In conclusion, the findings of an association between SNPs in TCF4 and FECD differed depending on the ethnic background of the patients. The CTG repeat in intron 3 of TCF4 was always identified in all ethnic groups studied thus far, but with some variations in frequency. Here, we provide additional evidence that the CTG TNR in TCF4 is associated with FECD in the Thai population.
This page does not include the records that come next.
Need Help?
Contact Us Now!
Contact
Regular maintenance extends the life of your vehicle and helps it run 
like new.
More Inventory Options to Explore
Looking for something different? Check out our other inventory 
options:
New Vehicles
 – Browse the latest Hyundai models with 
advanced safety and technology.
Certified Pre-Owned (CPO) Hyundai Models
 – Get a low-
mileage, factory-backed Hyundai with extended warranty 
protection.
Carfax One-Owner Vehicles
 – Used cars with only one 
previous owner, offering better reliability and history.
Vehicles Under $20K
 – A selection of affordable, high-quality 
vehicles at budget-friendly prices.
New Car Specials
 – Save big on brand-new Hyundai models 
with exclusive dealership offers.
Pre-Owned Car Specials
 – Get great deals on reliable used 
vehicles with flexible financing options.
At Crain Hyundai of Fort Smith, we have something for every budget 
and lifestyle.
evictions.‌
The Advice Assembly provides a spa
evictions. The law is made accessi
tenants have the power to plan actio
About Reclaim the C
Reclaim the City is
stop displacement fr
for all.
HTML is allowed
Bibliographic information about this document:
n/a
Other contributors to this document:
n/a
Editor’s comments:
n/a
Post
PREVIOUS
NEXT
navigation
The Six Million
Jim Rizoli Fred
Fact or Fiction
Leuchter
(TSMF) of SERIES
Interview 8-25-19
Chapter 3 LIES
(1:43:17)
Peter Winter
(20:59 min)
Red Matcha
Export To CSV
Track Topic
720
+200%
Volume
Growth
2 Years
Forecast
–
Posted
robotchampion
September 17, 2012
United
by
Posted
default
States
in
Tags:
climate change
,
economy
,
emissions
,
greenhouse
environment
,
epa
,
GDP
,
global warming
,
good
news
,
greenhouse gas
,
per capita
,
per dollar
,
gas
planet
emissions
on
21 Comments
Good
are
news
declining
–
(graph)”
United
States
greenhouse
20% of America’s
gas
To the best of our knowledge, this is the first genetic analysis of FECD in Thailand.

Summary

What was known before

  • A significant association between the SNP in the TCF4 and late-onset FECD was shown in the Caucasian population.

  • FECD cases frequently harbour intronic TNR expansion in TCF4 with CTG repeat ≥50 in the Caucasian population, but the proportion of the patients harbouring TNR was lower in non-Caucasians.

  • Ethnic variation of SNPs and TNR expansion in TCF4 is indicated, and the genetic analysis of FECD in Thai cases has not yet reported.

What this study adds

  • Only 2 among the 54 FECD subjects in the Thai cohort were polymorphic with regard to rs613872.

  • Twenty-one of 54 patients with FECD (39%) and 0 of 54 non-FECD controls (0%) in the Thai cohort harboured CTG TNR length ≥40.

  • This study is the first genetic analysis of FECD in Thailand which provided additional evidence that CTG repeat in TCF4 was present in all ethnic groups studied thus far with some variations in frequency.